No tenían universidad que reformar. Desde 1912 permanecía
clausurada el aula, por decreto ejecutivo de Gómez, refrendado por el entonces
Ministro de Instrucción
Pública, doctor Tadeo Guevara Rojas. El régimen
“rehabilitador”, predominio sobre la porción civilizada de Venezuela de la
horda y de la mentalidad de la horda, se ha caracterizado siempre por un odio
implacable a la cultura, a la ciudad. Por eso, cuando los vientos frondistas de
la reforma agitaron la conciencia nueva americana, la familia universitaria de
Venezuela estaba dispersa.
En la Rotunda arrastraban grillos algunos de sus líderes;
otros formaban ya en las filas de la emigración revolucionaria; los pocos que
habían logrado eludir las persecuciones de la dictadura se hallaban
imposibilitados para intentar una acción de grupo, ya que el estudiantado de
las distintas facultades estaba diseminado en los cuatro o cinco locales
particulares donde aquéllas funcionaban.
Expulsados del hogar común, clausuradas por disposiciones
policiales sus centros y sus órganos de publicidad, impedidos de ejercer los
derechos de asociación y libre crítica, los que formaban en la generación que
precede a la nuestra no pudieron decir su palabra de solidaridad con los
hombres que, a la misma hora, afirmaban la unidad ideológica del continente.
Sin embargo, la reforma-función, la reforma como llamado y norma de lucha
social, se realizó en Venezuela antes que en ningún otro pueblo del continente,
sin exceptuar a los que estuvieron de vanguardia en los debates doctrinarios.
Los estudiantes caraqueños, sin previa declaración de principios, actuaban en
el mismo año 18 en el sentido de actualizar sobre la realidad social lo que en
esa hora era apenas
antevisión en los más alertas espíritus reformistas: el rol
político de la universidad.
Relatemos hechos. La pandemia de gripe que asoló al mundo a
mediados del 18 causó en Venezuela terribles estragos, explicables porque en
nuestro pueblo la higiene pública es otros de los tantos mitos en que se funda
un régimen de gobierno sin sentido de previsión nacional. Gómez y sus corifeos
de borla y de sable, desprovistos de la más elemental noción de
responsabilidad, huyeron desesperadamente de las posibilidades de contagio; y aislados
por un cordón militar del resto de la república, contemplaron impasibles desde
un lejano pueblo del interior del país, –San Juan de los Morros–, la tragedia
de Caracas.
Abandonada de los recursos oficiales, la ciudad enterraba
todos los días millaradas de sus habitantes. Desde su anonimia vigilante surgió
entonces el estudiantado. Desplazando a teóricas “cruces rojas” y a
espectaculares “juntas de socorro”, los estudiantes asumieron la solución de
los problemas derivados de la peste. La labor cumplida por el grupo fue
formidable. Miles de proletarios fueron librados de la muerte por la muchachada
idealista y briosa que se impuso el deber de asistir a su pueblo en la hora de
la prueba. En los dispensarios, día y noche; distribuyendo medicinas y
alimentos en las barriadas pobres; trasladando cadáveres a los cementerios;
abriendo ellos mismos las fosas donde enterrarlos.

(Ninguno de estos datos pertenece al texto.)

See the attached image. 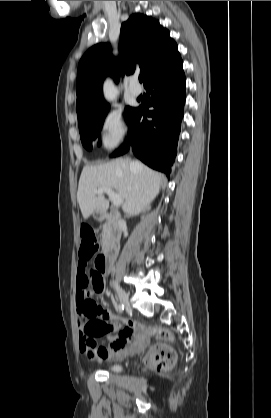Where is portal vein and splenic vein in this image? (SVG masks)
Returning a JSON list of instances; mask_svg holds the SVG:
<instances>
[{
	"label": "portal vein and splenic vein",
	"instance_id": "portal-vein-and-splenic-vein-1",
	"mask_svg": "<svg viewBox=\"0 0 271 418\" xmlns=\"http://www.w3.org/2000/svg\"><path fill=\"white\" fill-rule=\"evenodd\" d=\"M95 193L97 194L107 193L109 198L112 200V203L114 206H119L123 203L122 198L118 194H116L111 188L101 187L95 190Z\"/></svg>",
	"mask_w": 271,
	"mask_h": 418
}]
</instances>
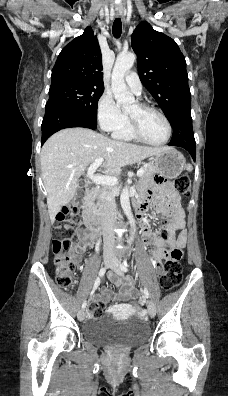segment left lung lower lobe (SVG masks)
<instances>
[{"instance_id": "0a47b994", "label": "left lung lower lobe", "mask_w": 228, "mask_h": 396, "mask_svg": "<svg viewBox=\"0 0 228 396\" xmlns=\"http://www.w3.org/2000/svg\"><path fill=\"white\" fill-rule=\"evenodd\" d=\"M180 119L172 121L173 136L168 145L178 146L186 149L195 161L196 142L192 128V118L190 107L181 108Z\"/></svg>"}]
</instances>
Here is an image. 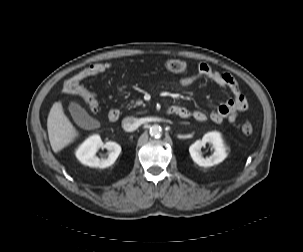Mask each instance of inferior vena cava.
<instances>
[{
	"label": "inferior vena cava",
	"instance_id": "inferior-vena-cava-1",
	"mask_svg": "<svg viewBox=\"0 0 303 252\" xmlns=\"http://www.w3.org/2000/svg\"><path fill=\"white\" fill-rule=\"evenodd\" d=\"M138 120L134 117H125L122 120V127L125 131L131 132L138 128Z\"/></svg>",
	"mask_w": 303,
	"mask_h": 252
}]
</instances>
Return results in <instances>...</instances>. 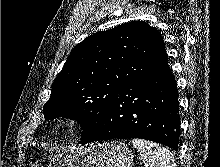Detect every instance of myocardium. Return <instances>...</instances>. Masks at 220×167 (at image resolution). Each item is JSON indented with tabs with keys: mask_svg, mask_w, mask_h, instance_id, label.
<instances>
[{
	"mask_svg": "<svg viewBox=\"0 0 220 167\" xmlns=\"http://www.w3.org/2000/svg\"><path fill=\"white\" fill-rule=\"evenodd\" d=\"M79 129V123L74 118H63L57 124V132L63 137L74 135Z\"/></svg>",
	"mask_w": 220,
	"mask_h": 167,
	"instance_id": "myocardium-1",
	"label": "myocardium"
}]
</instances>
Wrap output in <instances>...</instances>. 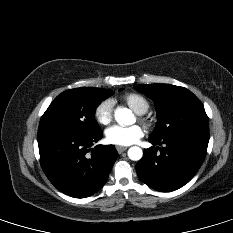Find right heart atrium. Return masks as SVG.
<instances>
[{
	"mask_svg": "<svg viewBox=\"0 0 233 233\" xmlns=\"http://www.w3.org/2000/svg\"><path fill=\"white\" fill-rule=\"evenodd\" d=\"M114 101L110 98L100 101L94 109V117L99 124L107 125L113 117Z\"/></svg>",
	"mask_w": 233,
	"mask_h": 233,
	"instance_id": "1",
	"label": "right heart atrium"
}]
</instances>
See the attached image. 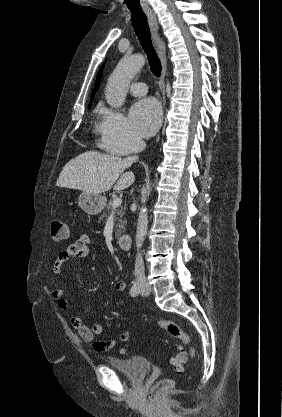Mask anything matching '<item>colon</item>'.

Y por debajo de esa labor heroica, otra, paralela, de
agitación política. Enfocando el doble aspecto de esa fervorosa empresa de
juventud, escribe José Rafael Pocaterra “… el heroísmo de los muchachos de la
universidad, perseguidos, disueltos, ultrajados, desposeídos del derecho a una
profesión, –pues que el bárbaro había clausurado la universidad desde siete
años antes–, aquellos niños, última reserva de una sociedad que se marchitó sin
florecer, aquellos niños que han enterrado sus líderes con marcas de grilletes
en las piernas y devorado su angustia ante el prestigio insolente de media
docena de idoletes académicos, aquellos adolescentes blasón de la raza, orgullo
santo de la madre material que los parió y de la patria nutriz de sus ideales,
mientras conspiraban para la caída del déspota miedoso, cumpliendo dos santos
deberes en un solo impulso, lanzáronse al socorro de la ciudad procera”.
La peste fue conjurada.
Las masas populares se sintieron más cerca que nunca del
estudiantado, después de la labor cumplida por éste en momentos aciagos. En
esos mismos días tuvieron ocasión de demostrarlo. En la fecha del onomástico de
Alberto I de Bélgica, organizó la federación de estudiantes una manifestación
de simpatía y de solidaridad con el pueblo belga, el más sacrificado en la
matanza imperialista de 1914. Sin ahondar en las características económicas del
conflicto mundial, transidos por aquella aura mística que despertó en la
humanidad la fraseología cuáquero- pacifista de Wilson, ingenuamente
convencidos de que el abatimiento del imperialismo teutón significaba el
triunfo de la “justicia” y del “derecho”, los muchachos de la universidad
seguidos de multitudes enfervorizadas, se echaron a las calles, portando las
banderas aliadas y vitoreando a Bélgica, a Francia, a
Italia. Gómez era furibundo germanófilo. La brutalidad
teutona, patrón de su propia brutalidad, y algunos millones de marcos
depositados en los Bancos de Berlín, le solidarizaban con la causa de Alemania.
Esto bien lo sabían los universitarios, y por eso, su manifestación ententista
respondía también al propósito de definir una posición de divorcio con el
criterio oficial. La manifestación no recorrió muchas calles. Los batallones
policiales, revólver y macana en mano, surgieron a poco para disolverla.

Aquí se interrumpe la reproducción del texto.